Reeling in the Years. 12 Years are Nothing (or Perhaps they Are)
It’s nothing new to say that buildings age over time. Or that, like people, they can age well or not so well. José María Echarte wrote an article in this blog about how to age well (and how to appreciate age). Today I want to talk about just the opposite.
A few days ago, I wanted to show some friends a building. We’d had a reunion and were in the neighbourhood, so I wanted to grab the opportunity to go with them to take a look at a building they hadn’t yet been able to see. I was sure they’d like it. A facilities building built sometime around 2007 by a very well-known and renowned firm, it had received a lot of publicity in its day, especially after winning a Mies van der Rohe Prize. It was also a building that I had enjoyed and admired at the time, but which I hadn’t revisited for many years.

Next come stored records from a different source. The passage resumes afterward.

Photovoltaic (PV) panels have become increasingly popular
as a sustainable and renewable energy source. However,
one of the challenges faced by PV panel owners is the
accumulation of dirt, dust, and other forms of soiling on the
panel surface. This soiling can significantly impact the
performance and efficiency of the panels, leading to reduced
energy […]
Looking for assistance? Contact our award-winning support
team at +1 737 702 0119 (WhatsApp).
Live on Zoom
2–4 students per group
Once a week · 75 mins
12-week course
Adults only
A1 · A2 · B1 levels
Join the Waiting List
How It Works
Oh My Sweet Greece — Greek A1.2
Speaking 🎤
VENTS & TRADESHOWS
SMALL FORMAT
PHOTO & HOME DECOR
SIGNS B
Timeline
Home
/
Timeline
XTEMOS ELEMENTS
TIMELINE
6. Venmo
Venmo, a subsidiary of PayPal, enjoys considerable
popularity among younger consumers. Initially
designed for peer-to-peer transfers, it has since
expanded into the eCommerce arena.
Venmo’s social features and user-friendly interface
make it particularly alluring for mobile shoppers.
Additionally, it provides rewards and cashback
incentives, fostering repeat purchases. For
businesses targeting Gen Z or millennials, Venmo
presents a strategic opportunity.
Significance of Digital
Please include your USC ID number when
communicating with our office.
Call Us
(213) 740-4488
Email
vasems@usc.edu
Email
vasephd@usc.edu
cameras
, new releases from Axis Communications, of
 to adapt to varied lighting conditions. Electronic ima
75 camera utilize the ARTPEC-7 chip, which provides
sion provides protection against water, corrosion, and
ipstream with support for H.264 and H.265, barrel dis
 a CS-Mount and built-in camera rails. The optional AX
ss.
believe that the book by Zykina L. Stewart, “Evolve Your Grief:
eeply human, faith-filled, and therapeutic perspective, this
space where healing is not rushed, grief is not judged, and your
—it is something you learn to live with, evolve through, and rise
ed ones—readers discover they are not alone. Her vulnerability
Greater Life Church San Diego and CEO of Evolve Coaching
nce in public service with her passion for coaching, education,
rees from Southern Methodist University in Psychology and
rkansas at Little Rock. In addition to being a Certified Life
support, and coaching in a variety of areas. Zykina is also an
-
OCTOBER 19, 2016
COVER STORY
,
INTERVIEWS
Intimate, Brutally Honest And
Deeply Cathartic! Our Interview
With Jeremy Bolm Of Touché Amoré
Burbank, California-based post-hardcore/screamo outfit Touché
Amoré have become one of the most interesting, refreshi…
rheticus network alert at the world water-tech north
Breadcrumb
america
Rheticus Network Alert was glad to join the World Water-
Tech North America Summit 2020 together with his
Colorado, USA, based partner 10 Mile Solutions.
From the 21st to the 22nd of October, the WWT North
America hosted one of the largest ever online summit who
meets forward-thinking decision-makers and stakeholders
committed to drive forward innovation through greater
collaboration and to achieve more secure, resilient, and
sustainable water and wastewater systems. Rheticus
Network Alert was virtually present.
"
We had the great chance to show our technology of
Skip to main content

However, my initial excitement gradually and increasingly gave way to disappointment when I saw how badly it had aged. By that I don’t mean it was now in a bad state of repair. With minor exceptions, like a wobbly bannister, that could be described as “old-age afflictions”, its appearance was essentially the same as the day it was inaugurated. There it stood, majestic as ever, dominating and enhancing its immediate surroundings and inviting us to go in. And yet for me there was something very different about it compared with the last time I’d seen it. Whereas before I envisaged the building’s impressive section plan as a vibrant nerve centre full of vitality, now I saw it as an incomprehensible empty space: a space ignored by the main users of the facilities it housed, who now preferred other, probably less spectacular but certainly more human, spaces nearby. Where before designer furniture assembled in situ suggested painstaking attention to detail, I now saw lockers that don’t close and cold sculptures on which employees have to work each day. Where before I saw suggestive spaces, I now saw volumes of air that need to be heated or cooled, and lost space. Where before I saw a beautiful glass façade, I now saw fixed, frameless panes of glass, thermal bridges impossible to clean and manifesting a total disregard for sustainability and maintenance.
Some people will doubtless argue that it isn’t the building that has changed, but me. It’s not you, it’s me. That’s true… but only half true. I have changed, yes, but over the last 12 years so has almost everything: science, technology, politics, economics, society, and even climate! And yet the building has hardly changed at all (it is, after all, still in the early stages of its useful life). But that’s precisely where the problem lies: the whole building transmits values that are no longer ours. Every decision in its design reflects a scale of priorities from a golden age of architecture with which it’s now very difficult to be in agreement. Functionality, economy and sustainability are all subordinate to appearance and to the (poorly interpreted) creative capacity of its designers. The result is a building that’s difficult to maintain and use, where the users and owners are stuck with all the shortcomings and the designers receive all the awards and praise.
I once read that classics are (literary, musical, artistic, architectural) creations that remain valid despite their age. Today, however, a building like that would be unimaginable. That’s the problem. Or not.